The findings were published in the journal Molecular Psychiatry and sheds light on why one of the side effects of consuming the drug is memory problems.
Scientists from the Biomedical Research Institute of Hospital de Sant Pau and the Universitat Autònoma de Barcelona also found chronic cannabis users had more difficulties than the general population in storing and recovering memories, as well as having a greater tendency towards imaginary or false memories.

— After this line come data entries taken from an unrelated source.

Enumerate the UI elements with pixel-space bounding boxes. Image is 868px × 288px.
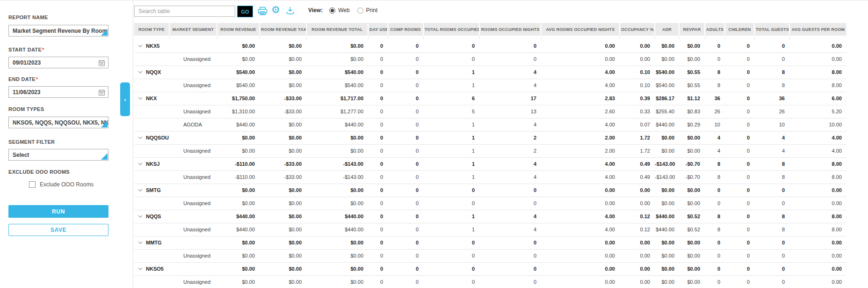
- exclude-ooo-checkbox-row[interactable]: Exclude OOO Rooms: [29, 181, 94, 188]
- value-cell: 0: [754, 197, 789, 210]
- calendar-icon[interactable]: [98, 89, 105, 97]
- room-type-cell: [134, 144, 169, 157]
- table-row-roomtype-nkx5[interactable]: NKX5$0.00$0.00$0.0000000.000.00$0.00$0.0…: [134, 39, 846, 52]
- download-icon[interactable]: [286, 7, 294, 15]
- view-radio-print[interactable]: Print: [357, 7, 378, 14]
- column-header-occupancy-[interactable]: OCCUPANCY %: [620, 23, 655, 36]
- value-cell: $0.00: [306, 52, 368, 66]
- value-cell: 36: [754, 92, 789, 105]
- value-cell: 0.00: [541, 262, 620, 275]
- value-cell: 4.00: [541, 79, 620, 92]
- table-row-segment[interactable]: Unassigned$0.00$0.00$0.0000122.001.72$0.…: [134, 144, 846, 157]
- sidebar-collapse-button[interactable]: ‹: [120, 82, 130, 116]
- value-cell: 1: [423, 79, 479, 92]
- chevron-down-icon[interactable]: [138, 44, 143, 47]
- market-segment-cell: Unassigned: [169, 249, 217, 262]
- end-date-input[interactable]: 11/06/2023: [8, 86, 108, 98]
- table-row-roomtype-smtg[interactable]: SMTG$0.00$0.00$0.0000000.000.00$0.00$0.0…: [134, 184, 846, 197]
- column-header-total-rooms-occupied[interactable]: TOTAL ROOMS OCCUPIED: [423, 23, 479, 36]
- chevron-down-icon[interactable]: [138, 162, 143, 165]
- view-radio-web[interactable]: Web: [329, 7, 349, 14]
- column-header-adults[interactable]: ADULTS: [705, 23, 725, 36]
- report-name-select[interactable]: Market Segment Revenue By Room Type: [8, 25, 108, 37]
- table-row-roomtype-nqqx[interactable]: NQQX$540.00$0.00$540.0000144.000.10$540.…: [134, 66, 846, 79]
- column-header-room-revenue-tax[interactable]: ROOM REVENUE TAX: [260, 23, 306, 36]
- column-header-day-use[interactable]: DAY USE: [368, 23, 388, 36]
- radio-icon[interactable]: [357, 7, 363, 14]
- value-cell: 0: [705, 52, 725, 66]
- value-cell: 1: [423, 170, 479, 184]
- value-cell: 0: [725, 118, 754, 131]
- start-date-input[interactable]: 09/01/2023: [8, 57, 108, 68]
- value-cell: 0.00: [789, 275, 846, 288]
- value-cell: 0: [725, 275, 754, 288]
- table-row-roomtype-nqqsou[interactable]: NQQSOU$0.00$0.00$0.0000122.001.72$0.00$0…: [134, 131, 846, 144]
- settings-gear-icon[interactable]: ⚙: [271, 5, 280, 15]
- value-cell: 0: [725, 157, 754, 170]
- table-row-segment[interactable]: AGODA$440.00$0.00$440.0000144.000.07$440…: [134, 118, 846, 131]
- chevron-down-icon[interactable]: [138, 189, 143, 192]
- column-header-room-type[interactable]: ROOM TYPE: [134, 23, 169, 36]
- column-header-total-guests[interactable]: TOTAL GUESTS: [754, 23, 789, 36]
- save-button[interactable]: SAVE: [8, 224, 108, 236]
- value-cell: 4: [479, 223, 541, 236]
- value-cell: 0: [725, 66, 754, 79]
- value-cell: 0: [388, 223, 423, 236]
- calendar-icon[interactable]: [98, 59, 105, 68]
- column-header-revpar[interactable]: REVPAR: [679, 23, 705, 36]
- chevron-down-icon[interactable]: [138, 71, 143, 74]
- market-segment-cell: Unassigned: [169, 223, 217, 236]
- table-row-segment[interactable]: Unassigned$540.00$0.00$540.0000144.000.1…: [134, 79, 846, 92]
- table-row-segment[interactable]: Unassigned$440.00$0.00$440.0000144.000.1…: [134, 223, 846, 236]
- chevron-down-icon[interactable]: [138, 241, 143, 244]
- value-cell: $0.00: [260, 52, 306, 66]
- spacer-cell: [655, 36, 679, 39]
- search-input[interactable]: [134, 6, 235, 17]
- table-row-roomtype-nksj[interactable]: NKSJ-$110.00-$33.00-$143.0000144.000.49-…: [134, 157, 846, 170]
- run-button[interactable]: RUN: [8, 205, 108, 218]
- value-cell: 0: [423, 236, 479, 249]
- column-header-children[interactable]: CHILDREN: [725, 23, 754, 36]
- value-cell: 1: [423, 210, 479, 223]
- table-row-segment[interactable]: Unassigned$0.00$0.00$0.0000000.000.00$0.…: [134, 52, 846, 66]
- value-cell: $0.00: [260, 197, 306, 210]
- value-cell: 0: [388, 66, 423, 79]
- value-cell: -$0.70: [679, 170, 705, 184]
- value-cell: 4: [479, 170, 541, 184]
- printer-icon[interactable]: [258, 7, 268, 15]
- radio-icon[interactable]: [329, 7, 335, 14]
- table-row-segment[interactable]: Unassigned$0.00$0.00$0.0000000.000.00$0.…: [134, 275, 846, 288]
- table-row-roomtype-mmtg[interactable]: MMTG$0.00$0.00$0.0000000.000.00$0.00$0.0…: [134, 236, 846, 249]
- table-row-roomtype-nkx[interactable]: NKX$1,750.00-$33.00$1,717.00006172.830.3…: [134, 92, 846, 105]
- column-header-avg-rooms-occupied-nights[interactable]: AVG ROOMS OCCUPIED NIGHTS: [541, 23, 620, 36]
- segment-filter-select[interactable]: Select: [8, 149, 108, 161]
- column-header-comp-rooms[interactable]: COMP ROOMS: [388, 23, 423, 36]
- chevron-down-icon[interactable]: [138, 136, 143, 139]
- exclude-ooo-checkbox[interactable]: [29, 181, 36, 188]
- go-button[interactable]: GO: [237, 6, 253, 17]
- value-cell: 0: [368, 118, 388, 131]
- column-header-rooms-occupied-nights[interactable]: ROOMS OCCUPIED NIGHTS: [479, 23, 541, 36]
- column-header-adr[interactable]: ADR: [655, 23, 679, 36]
- chevron-down-icon[interactable]: [138, 215, 143, 218]
- column-header-avg-guests-per-room[interactable]: AVG GUESTS PER ROOM: [789, 23, 846, 36]
- column-header-market-segment[interactable]: MARKET SEGMENT: [169, 23, 217, 36]
- table-row-segment[interactable]: Unassigned$1,310.00-$33.00$1,277.0000513…: [134, 105, 846, 118]
- chevron-down-icon[interactable]: [138, 267, 143, 270]
- required-asterisk: *: [42, 47, 44, 52]
- column-header-room-revenue-total[interactable]: ROOM REVENUE TOTAL: [306, 23, 368, 36]
- column-header-room-revenue[interactable]: ROOM REVENUE: [217, 23, 260, 36]
- table-row-segment[interactable]: Unassigned-$110.00-$33.00-$143.0000144.0…: [134, 170, 846, 184]
- table-row-segment[interactable]: Unassigned$0.00$0.00$0.0000000.000.00$0.…: [134, 197, 846, 210]
- value-cell: $0.00: [260, 210, 306, 223]
- room-types-select[interactable]: NKSO5, NQQS, NQQSOU, NKX5, NKSO...: [8, 117, 108, 128]
- table-row-roomtype-nqqs[interactable]: NQQS$440.00$0.00$440.0000144.000.12$440.…: [134, 210, 846, 223]
- table-row-segment[interactable]: Unassigned$0.00$0.00$0.0000000.000.00$0.…: [134, 249, 846, 262]
- value-cell: 2.00: [541, 131, 620, 144]
- spacer-cell: [754, 36, 789, 39]
- table-row-roomtype-nkso5[interactable]: NKSO5$0.00$0.00$0.0000000.000.00$0.00$0.…: [134, 262, 846, 275]
- value-cell: $0.00: [217, 184, 260, 197]
- value-cell: 4.00: [789, 144, 846, 157]
- value-cell: $540.00: [217, 79, 260, 92]
- chevron-down-icon[interactable]: [138, 97, 143, 100]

Memory creation is a flexible progress that can be subject to distortions – our brain can remember things that never happened. These false memories are seen more often in people with neurological and psychiatric disorders but it is also apparent in healthy people and is more common the older we get.
In the study, researchers compared a group of chronic cannabis consumers to a healthy control group while they learned a series of words. After a short break, they were shown the original words with new ones that were either related or unrelated.
All participants were asked if the words belonged to the original list. Cannabis consumers tended to say they had already seen the related words compared with the control group.
With MRI scans, the researchers found a lower activation in the areas of the brain related to memory processes and cognitive resources. There was also a correlation between how much the participant had used throughout their life and the level of activity in the hippocampus.
Findings suggest cannabis has a long-term effect on brain mechanisms that allow us to distinguish between real and imaginary events.
"The present results indicate that long-term heavy cannabis users are at an increased risk of experiencing memory errors even when abstinent and drug-free," the authors wrote.
"These deficits show a neural basis and suggest a subtle compromise of brain mechanisms involved in reality monitoring... This lingering diminished ability to tell true from false may have medical and legal implications.
"Future studies should address these issues and assess whether the deficits found here extend to other forms of memory distortion and reality monitoring beyond the false memory phenomenon."